(Records for this exercise begins)
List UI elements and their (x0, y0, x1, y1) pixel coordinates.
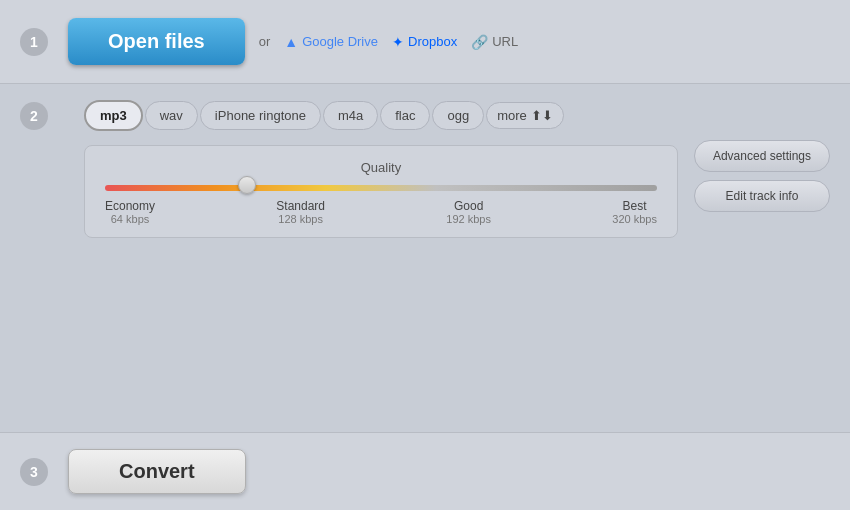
slider-container (105, 185, 657, 191)
tab-mp3[interactable]: mp3 (84, 100, 143, 131)
google-drive-label: Google Drive (302, 34, 378, 49)
edit-track-info-button[interactable]: Edit track info (694, 180, 830, 212)
right-buttons: Advanced settings Edit track info (694, 100, 830, 212)
quality-title: Quality (105, 160, 657, 175)
good-kbps: 192 kbps (446, 213, 491, 225)
or-text: or (259, 34, 271, 49)
step-3-badge: 3 (20, 458, 48, 486)
section-1: 1 Open files or ▲ Google Drive ✦ Dropbox… (0, 0, 850, 84)
quality-panel: Quality Economy 64 kbps Standard (84, 145, 678, 238)
google-drive-link[interactable]: ▲ Google Drive (284, 34, 378, 50)
label-good: Good 192 kbps (446, 199, 491, 225)
more-dropdown[interactable]: more ⬆⬇ (486, 102, 564, 129)
format-tabs: mp3 wav iPhone ringtone m4a flac ogg mor… (84, 100, 678, 131)
economy-kbps: 64 kbps (105, 213, 155, 225)
tab-m4a[interactable]: m4a (323, 101, 378, 130)
best-kbps: 320 kbps (612, 213, 657, 225)
convert-button[interactable]: Convert (68, 449, 246, 494)
url-icon: 🔗 (471, 34, 488, 50)
label-standard: Standard 128 kbps (276, 199, 325, 225)
quality-slider[interactable] (105, 185, 657, 191)
standard-name: Standard (276, 199, 325, 213)
best-name: Best (612, 199, 657, 213)
dropbox-label: Dropbox (408, 34, 457, 49)
section-3: 3 Convert (0, 433, 850, 510)
cloud-links: ▲ Google Drive ✦ Dropbox 🔗 URL (284, 34, 518, 50)
format-and-settings: mp3 wav iPhone ringtone m4a flac ogg mor… (84, 100, 830, 238)
tab-ogg[interactable]: ogg (432, 101, 484, 130)
step-2-col: 2 (20, 100, 68, 130)
tab-wav[interactable]: wav (145, 101, 198, 130)
dropbox-icon: ✦ (392, 34, 404, 50)
label-best: Best 320 kbps (612, 199, 657, 225)
good-name: Good (446, 199, 491, 213)
url-link[interactable]: 🔗 URL (471, 34, 518, 50)
advanced-settings-button[interactable]: Advanced settings (694, 140, 830, 172)
format-quality-col: mp3 wav iPhone ringtone m4a flac ogg mor… (84, 100, 678, 238)
main-container: 1 Open files or ▲ Google Drive ✦ Dropbox… (0, 0, 850, 510)
slider-labels: Economy 64 kbps Standard 128 kbps Good 1… (105, 199, 657, 225)
step-2-badge: 2 (20, 102, 48, 130)
url-label: URL (492, 34, 518, 49)
section-2-inner: 2 mp3 wav iPhone ringtone m4a flac ogg m… (20, 100, 830, 238)
tab-iphone-ringtone[interactable]: iPhone ringtone (200, 101, 321, 130)
step-1-badge: 1 (20, 28, 48, 56)
standard-kbps: 128 kbps (276, 213, 325, 225)
economy-name: Economy (105, 199, 155, 213)
label-economy: Economy 64 kbps (105, 199, 155, 225)
open-files-button[interactable]: Open files (68, 18, 245, 65)
tab-flac[interactable]: flac (380, 101, 430, 130)
section-2: 2 mp3 wav iPhone ringtone m4a flac ogg m… (0, 84, 850, 433)
more-chevron-icon: ⬆⬇ (531, 108, 553, 123)
more-label: more (497, 108, 527, 123)
google-drive-icon: ▲ (284, 34, 298, 50)
dropbox-link[interactable]: ✦ Dropbox (392, 34, 457, 50)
(Records for this exercise ends)
Problem statement: Which lines hold the word "kbps"? Copy each of them from the records.

Solution to this problem:
good-kbps: 192 kbps (446, 213, 491, 225)
quality-panel: Quality Economy 64 kbps Standard (84, 145, 678, 238)
label-good: Good 192 kbps (446, 199, 491, 225)
economy-kbps: 64 kbps (105, 213, 155, 225)
best-kbps: 320 kbps (612, 213, 657, 225)
label-standard: Standard 128 kbps (276, 199, 325, 225)
label-best: Best 320 kbps (612, 199, 657, 225)
slider-labels: Economy 64 kbps Standard 128 kbps Good 1… (105, 199, 657, 225)
standard-kbps: 128 kbps (276, 213, 325, 225)
label-economy: Economy 64 kbps (105, 199, 155, 225)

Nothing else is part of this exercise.